Canguilhem señala que los individuos somos capaces, ante un estado patológico, entendido como la discontinuidad en el equilibrio primario, de convertir a la anormalidad en una nueva norma, de constituir una nueva normalidad que no restaura el equilibrio primario, sino que genera otro distinto y es precisamente en este principio, en el que parece encontrarse el meollo del éxito adaptativo desde la óptica evolucionista.

En una entrevista con Eduard Punset, la Dra Louann Brizendine señala que incluso las redes neuronales son susceptibles de modificación y adaptación en función de las eventualidades provistas por el medio ambiente, de forma que, por ejemplo, cuando una persona pierde alguna extremidad, las neuronas involucradas directamente con ésta, son reasignadas hacia nuevas funciones . Es claro que quien ha perdido una extremidad se encuentra fuera de la norma estadística con relación a los demás seres humanos y en el imaginario común, su pérdida constituye un evento patológico. No obstante, esto sólo lo será para el individuo en la medida en que no logre hallar una nueva funcionalidad. Canguilhem señala la imposibilidad de restaurar el equilibrio primario; el equilibrio subsecuente tendrá que ser otro y por tanto, la relación dialéctica entre sujeto anormal y medio ambiente tendrá que ser a su vez, distinta. La afirmación de Brizendine, tiene una importancia capital para el tema que nos ocupa, puesto que pone sobre relieve la posibilidad de modificar lo inmodificable: si las eventualidades del medio ambiente pueden condicionar, no sólo la conducta y la vida psíquica de las personas, sino incluso, su estructura neuronal, entonces lo único que puede afirmarse sobre lo que es normal en los seres humanos, es su capacidad de adaptarse a la anormalidad y construir nuevas normalidades. ¿Qué sería entonces lo patológico, si no la molicie, la rigidez, la incapacidad de ofrecer respuestas distintas ante contextos cambiantes?

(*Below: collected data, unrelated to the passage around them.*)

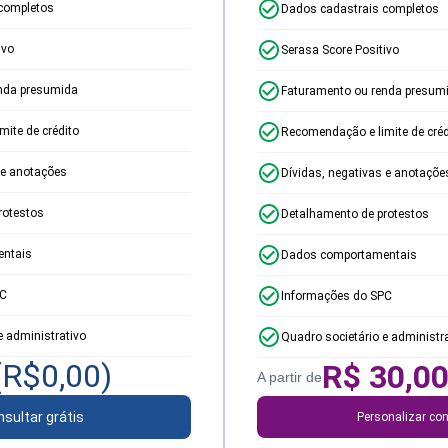
completos
Dados cadastrais completos
ivo
Serasa Score Positivo
nda presumida
Faturamento ou renda presum
ite de crédito
Recomendação e limite de créd
 e anotações
Dívidas, negativas e anotaçõe
rotestos
Detalhamento de protestos
ntais
Dados comportamentais
PC
Informações do SPC
e administrativo
Quadro societário e administr
(R$
0,00
)
R$
30,0
A partir de
sultar grátis
Personalizar con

Canguilhem retoma a Goldstein quien considera un hecho biológico fundamental el que “la vida no conoce de reversibilidad. Pero si bien no admite restablecimientos, la vida admite en cambio reparaciones que son verdaderamente innovaciones fisiológicas. La mayor o menor reducción de esas posibilidades de innovación mide la gravedad de la enfermedad. En cuanto a la salud, en sentido absoluto, ésta sólo es la indeterminación inicial de la capacidad para instituir nuevas formas biológicas”. Esta idea me remite, desde luego a la consideración psicoanalítica de la neurosis, la psicosis y la perversión, como epistemologías, formas de interacción dialéctica entre el sujeto y el medio ambiente, más que como categorías patológicas y más aun, a la cura que en psicoanálisis consiste, más que en “combatir el mal”, en posibilitar para cada individuo la construcción de una nueva normalidad, una interacción con el medio que resulte más funcional, comprendiendo que una disfunción externa, provoca una anormalidad personal, que no constituye sino un intento de resignificación, de re-signación, entendida ésta como un proceso dinámico y no estático, capaz de superar discontinuidades que son vividas como auténticas fracturas, que de otro modo resultarían insalvables.

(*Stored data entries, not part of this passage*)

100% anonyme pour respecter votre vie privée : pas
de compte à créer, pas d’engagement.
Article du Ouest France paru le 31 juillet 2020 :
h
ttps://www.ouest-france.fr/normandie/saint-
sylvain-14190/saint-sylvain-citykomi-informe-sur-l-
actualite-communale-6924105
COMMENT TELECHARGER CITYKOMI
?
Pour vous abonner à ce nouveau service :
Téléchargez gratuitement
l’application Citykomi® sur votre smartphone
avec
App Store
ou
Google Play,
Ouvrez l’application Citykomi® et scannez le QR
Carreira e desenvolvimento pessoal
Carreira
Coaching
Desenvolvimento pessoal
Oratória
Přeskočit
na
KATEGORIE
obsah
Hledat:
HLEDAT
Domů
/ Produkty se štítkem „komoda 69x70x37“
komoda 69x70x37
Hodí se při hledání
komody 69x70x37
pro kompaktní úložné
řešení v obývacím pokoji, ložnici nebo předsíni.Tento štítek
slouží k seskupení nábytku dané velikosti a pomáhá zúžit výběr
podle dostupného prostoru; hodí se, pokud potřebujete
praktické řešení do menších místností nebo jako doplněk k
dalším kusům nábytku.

Quisiera cerrar el presente ensayo con dos citas más de Lo Normal y lo Patológico, que, desde mi punto de vista, constituyen consideraciones ineludibles para todo profesional de la salud mental: “Aquello que es normal –por ser normativo en condiciones dadas– puede convertirse en patológico en otra situación, si se mantiene idéntico a sí mismo”. Por tanto, “No tenemos derecho a modificar estas constantes : con ello, sólo conseguiríamos crear un nuevo desorden”.

Pudiera parecer estúpida o enferma, bajo un contexto determinado, la actitud de un hombre sentado frente a un trozo de madera y golpeando con los dedos pequeños fragmentos de marfil, pero sin ella y en el contexto idóneo, con toda certeza, el mundo jamás hubiera conocido a Mozart.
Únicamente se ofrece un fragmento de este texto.